REQUIRED WORK
Reproduce the listing below exactly, except for its pictures.

LISTED RECORDS
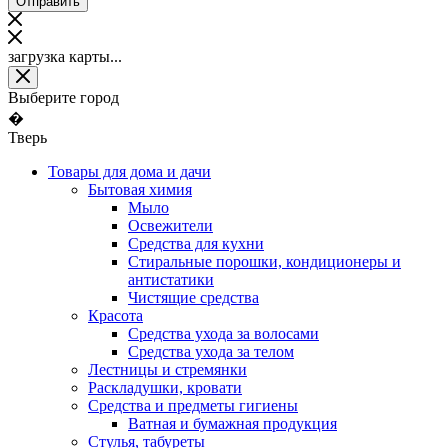
загрузка карты...
Выберите город
�
Тверь
Товары для дома и дачи
Бытовая химия
Мыло
Освежители
Средства для кухни
Стиральные порошки, кондиционеры и
антистатики
Чистящие средства
Красота
Средства ухода за волосами
Средства ухода за телом
Лестницы и стремянки
Раскладушки, кровати
Средства и предметы гигиены
Ватная и бумажная продукция
Стулья, табуреты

RESULT FOR THIS EXERCISE
загрузка карты...
Выберите город
�
Тверь
Товары для дома и дачи
Бытовая химия
Мыло
Освежители
Средства для кухни
Стиральные порошки, кондиционеры и
антистатики
Чистящие средства
Красота
Средства ухода за волосами
Средства ухода за телом
Лестницы и стремянки
Раскладушки, кровати
Средства и предметы гигиены
Ватная и бумажная продукция
Стулья, табуреты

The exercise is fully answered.